Lawyer-turned-data-scientist David Colarusso recently came out with a very interesting and important analysis highlighting the effects of race, sex, and (imputed) income on criminal sentencing – it’s called “Uncovering Big Bias with Big Data“. (I came across this via MetaFilter via mathbabe.)
Colarusso’s findings are that defendants who are black, poor, or male can expect longer sentences for the same charges than defendants who are, respectively, white, rich, or female – a finding that is both a sad comment on our justice system and an unsurprising one.
But before taking his quantitative assertions as empirically valid, I wanted to look at it a little deeper, and here is what I found:
- For a model to show merit, it’s crucial for it to perform predictably on unseen data. Colarusso pays lip service to testing a model with held-out data (which he inaccurately calls “cross-validation”), but that’s pretty much it. The main post linked above actually doesn’t present any details on it at all. When I dug deeper in the supporting iPython notebook, things got even weirder. Instead of using coefficients derived from training data to make predictions on the held-out data and then assess the validity of the predictions, he simply runs a regression training a second time on the held-out data, producing a new set of coefficients. What?! He says “the code below doesn’t really capture how I go about cross-validation”, but there is no other description of how he did go about testing with held-out data.
- Using a single predictor – charge seriousness – the R2 score drops in half when applying the log function to the outcome. Thereafter, it does not rise when adding more predictors. So from an explanation-of-variance standpoint, the very first simplistic model is better than the final one.
- Speaking of predictors, race and income were treated as independent covariates, when they are obviously correlated. Regularization could help with this problem, but was not considered.

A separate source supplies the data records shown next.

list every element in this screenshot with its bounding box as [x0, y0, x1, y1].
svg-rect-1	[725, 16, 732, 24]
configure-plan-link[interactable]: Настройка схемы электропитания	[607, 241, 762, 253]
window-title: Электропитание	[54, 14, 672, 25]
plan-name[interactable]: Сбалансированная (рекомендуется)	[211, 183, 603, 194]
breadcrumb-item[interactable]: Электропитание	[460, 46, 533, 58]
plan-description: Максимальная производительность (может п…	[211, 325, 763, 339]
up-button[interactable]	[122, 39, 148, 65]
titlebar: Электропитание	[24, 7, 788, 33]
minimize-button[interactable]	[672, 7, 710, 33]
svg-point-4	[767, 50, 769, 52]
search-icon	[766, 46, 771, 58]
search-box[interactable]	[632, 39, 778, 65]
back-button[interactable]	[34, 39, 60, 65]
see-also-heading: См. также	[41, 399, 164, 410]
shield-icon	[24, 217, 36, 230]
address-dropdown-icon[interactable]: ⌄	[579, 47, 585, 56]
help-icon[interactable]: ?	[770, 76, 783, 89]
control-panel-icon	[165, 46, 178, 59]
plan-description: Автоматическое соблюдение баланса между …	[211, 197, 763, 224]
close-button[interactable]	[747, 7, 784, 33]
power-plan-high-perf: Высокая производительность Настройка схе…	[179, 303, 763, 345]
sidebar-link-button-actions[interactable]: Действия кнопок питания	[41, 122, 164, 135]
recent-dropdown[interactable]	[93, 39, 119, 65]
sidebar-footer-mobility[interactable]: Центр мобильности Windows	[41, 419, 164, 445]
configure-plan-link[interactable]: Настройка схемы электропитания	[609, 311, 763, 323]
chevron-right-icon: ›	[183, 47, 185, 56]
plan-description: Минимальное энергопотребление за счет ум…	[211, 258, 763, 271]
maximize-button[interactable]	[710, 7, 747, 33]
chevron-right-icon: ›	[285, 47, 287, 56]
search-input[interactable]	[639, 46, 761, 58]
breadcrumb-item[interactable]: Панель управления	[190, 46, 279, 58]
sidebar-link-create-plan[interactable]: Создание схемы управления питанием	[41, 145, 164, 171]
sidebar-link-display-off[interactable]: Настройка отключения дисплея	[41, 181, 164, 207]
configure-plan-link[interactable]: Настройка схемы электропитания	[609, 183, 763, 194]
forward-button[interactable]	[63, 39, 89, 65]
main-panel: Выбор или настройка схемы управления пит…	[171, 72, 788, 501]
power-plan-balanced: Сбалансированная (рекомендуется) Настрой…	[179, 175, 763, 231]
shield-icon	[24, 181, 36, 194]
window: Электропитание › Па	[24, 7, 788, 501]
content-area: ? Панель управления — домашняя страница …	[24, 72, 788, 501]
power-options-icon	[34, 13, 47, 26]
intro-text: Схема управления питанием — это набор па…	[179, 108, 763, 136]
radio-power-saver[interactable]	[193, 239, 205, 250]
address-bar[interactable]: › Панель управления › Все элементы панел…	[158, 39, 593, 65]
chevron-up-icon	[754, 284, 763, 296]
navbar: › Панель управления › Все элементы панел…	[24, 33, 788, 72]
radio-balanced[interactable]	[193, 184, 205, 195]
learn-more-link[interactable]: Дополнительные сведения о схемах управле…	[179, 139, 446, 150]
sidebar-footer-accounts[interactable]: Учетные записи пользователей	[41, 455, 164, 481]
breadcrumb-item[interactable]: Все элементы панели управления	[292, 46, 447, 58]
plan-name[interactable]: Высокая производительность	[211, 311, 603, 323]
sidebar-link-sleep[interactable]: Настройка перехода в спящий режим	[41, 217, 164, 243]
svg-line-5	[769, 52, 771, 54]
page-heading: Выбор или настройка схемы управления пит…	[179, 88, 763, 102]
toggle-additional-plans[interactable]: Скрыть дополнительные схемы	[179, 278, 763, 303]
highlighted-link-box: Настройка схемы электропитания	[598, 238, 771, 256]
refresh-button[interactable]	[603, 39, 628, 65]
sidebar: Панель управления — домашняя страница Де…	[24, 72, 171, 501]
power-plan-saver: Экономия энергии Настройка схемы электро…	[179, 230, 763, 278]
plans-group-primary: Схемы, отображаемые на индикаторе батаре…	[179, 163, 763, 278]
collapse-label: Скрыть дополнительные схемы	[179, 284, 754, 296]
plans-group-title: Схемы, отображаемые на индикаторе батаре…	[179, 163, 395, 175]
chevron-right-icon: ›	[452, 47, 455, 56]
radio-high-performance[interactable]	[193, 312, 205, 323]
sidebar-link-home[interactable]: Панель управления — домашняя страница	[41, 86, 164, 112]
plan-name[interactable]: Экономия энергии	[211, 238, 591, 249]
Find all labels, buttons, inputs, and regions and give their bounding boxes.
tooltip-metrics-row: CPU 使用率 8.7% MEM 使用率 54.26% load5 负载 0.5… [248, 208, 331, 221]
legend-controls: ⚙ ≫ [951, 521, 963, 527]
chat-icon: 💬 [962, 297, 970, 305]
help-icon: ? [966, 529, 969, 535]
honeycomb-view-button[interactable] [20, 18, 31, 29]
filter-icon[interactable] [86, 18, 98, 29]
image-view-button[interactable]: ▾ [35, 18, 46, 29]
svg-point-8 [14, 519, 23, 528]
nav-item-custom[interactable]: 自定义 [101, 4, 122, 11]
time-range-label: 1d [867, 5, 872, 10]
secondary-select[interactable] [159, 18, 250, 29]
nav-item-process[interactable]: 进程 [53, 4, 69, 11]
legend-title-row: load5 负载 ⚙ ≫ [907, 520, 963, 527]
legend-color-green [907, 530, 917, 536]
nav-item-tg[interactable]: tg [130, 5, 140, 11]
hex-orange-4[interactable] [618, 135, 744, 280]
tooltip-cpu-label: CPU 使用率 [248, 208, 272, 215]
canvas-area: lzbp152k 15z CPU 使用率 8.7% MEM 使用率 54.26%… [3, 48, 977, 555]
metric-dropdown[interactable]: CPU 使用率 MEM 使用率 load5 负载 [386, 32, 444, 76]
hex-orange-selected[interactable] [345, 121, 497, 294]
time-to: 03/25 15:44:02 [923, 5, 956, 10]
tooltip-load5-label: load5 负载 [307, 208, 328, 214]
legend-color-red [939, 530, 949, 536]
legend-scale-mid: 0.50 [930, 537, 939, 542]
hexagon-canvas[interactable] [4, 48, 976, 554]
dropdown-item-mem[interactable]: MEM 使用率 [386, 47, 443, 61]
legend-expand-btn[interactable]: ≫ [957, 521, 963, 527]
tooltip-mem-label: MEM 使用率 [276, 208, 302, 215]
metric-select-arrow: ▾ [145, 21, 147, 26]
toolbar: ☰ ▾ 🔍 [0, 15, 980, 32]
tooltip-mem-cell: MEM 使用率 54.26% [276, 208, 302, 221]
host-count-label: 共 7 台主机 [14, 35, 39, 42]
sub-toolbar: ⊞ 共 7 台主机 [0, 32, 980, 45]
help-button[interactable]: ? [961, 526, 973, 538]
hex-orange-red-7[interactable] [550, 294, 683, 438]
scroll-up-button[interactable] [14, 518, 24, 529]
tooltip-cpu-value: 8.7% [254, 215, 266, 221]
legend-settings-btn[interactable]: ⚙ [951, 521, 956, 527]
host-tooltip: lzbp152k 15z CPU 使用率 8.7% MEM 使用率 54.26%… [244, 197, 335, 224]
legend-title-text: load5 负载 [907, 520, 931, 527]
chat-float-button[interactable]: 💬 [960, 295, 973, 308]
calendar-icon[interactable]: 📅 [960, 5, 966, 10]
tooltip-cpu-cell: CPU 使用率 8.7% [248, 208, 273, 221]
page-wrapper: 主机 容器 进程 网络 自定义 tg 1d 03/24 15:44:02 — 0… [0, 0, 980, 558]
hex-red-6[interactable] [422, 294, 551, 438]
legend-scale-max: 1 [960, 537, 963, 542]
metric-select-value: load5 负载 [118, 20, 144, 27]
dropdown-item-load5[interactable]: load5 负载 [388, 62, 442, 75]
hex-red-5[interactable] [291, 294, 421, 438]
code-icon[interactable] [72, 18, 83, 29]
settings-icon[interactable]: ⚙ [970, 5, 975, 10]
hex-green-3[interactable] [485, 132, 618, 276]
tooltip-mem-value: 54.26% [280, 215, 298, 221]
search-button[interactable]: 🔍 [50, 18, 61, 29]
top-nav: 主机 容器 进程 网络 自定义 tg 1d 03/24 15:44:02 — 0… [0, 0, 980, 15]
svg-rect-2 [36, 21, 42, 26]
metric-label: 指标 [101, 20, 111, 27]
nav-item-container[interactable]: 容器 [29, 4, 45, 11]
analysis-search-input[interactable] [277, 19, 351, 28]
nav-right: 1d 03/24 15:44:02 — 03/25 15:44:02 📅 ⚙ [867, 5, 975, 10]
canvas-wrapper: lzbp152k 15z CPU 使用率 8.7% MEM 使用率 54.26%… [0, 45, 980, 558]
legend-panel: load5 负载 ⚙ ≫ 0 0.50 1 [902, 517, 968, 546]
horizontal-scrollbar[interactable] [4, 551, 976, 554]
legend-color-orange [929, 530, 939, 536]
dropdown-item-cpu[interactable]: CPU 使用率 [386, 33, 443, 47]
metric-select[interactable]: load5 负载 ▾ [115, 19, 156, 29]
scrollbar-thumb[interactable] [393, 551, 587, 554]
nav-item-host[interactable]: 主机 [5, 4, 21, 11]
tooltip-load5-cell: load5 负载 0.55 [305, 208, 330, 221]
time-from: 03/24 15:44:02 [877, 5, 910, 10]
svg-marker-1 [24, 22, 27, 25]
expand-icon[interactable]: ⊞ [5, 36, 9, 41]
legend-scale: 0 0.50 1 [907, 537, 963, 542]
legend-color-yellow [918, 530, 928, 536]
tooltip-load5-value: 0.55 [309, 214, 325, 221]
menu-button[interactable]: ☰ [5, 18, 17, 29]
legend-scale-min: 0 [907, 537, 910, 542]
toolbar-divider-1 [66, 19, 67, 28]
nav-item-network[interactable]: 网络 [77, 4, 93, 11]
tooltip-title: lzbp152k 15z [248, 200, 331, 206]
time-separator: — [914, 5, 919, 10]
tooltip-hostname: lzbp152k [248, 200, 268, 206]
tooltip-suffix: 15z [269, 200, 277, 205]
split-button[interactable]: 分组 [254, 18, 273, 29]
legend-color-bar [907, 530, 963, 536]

Interactions weren’t considered either – why not?
- Finally, despite all the significant issues I mention above, this is perhaps the most worthy and important piece of analysis I’ve seen recently. Why do I say this? We have a glut of data scientists doing analyses on things that simply do not matter. Meanwhile, Colarusso has taken incarceration, something that deeply and destructively impacts the lives of not just individuals but entire communities, and scrutinized the notion many take for granted: that convicts deserve the sentences they get, and the oft-repeated (and racist) lie that disproportions in the justice system merely reflect the demographics of those who commit crimes. For this he deserves commendation. Since both data and his code are freely available, I’d encourage those who find fault with his analysis (and I include myself in this group) to not merely criticize, but try to do better.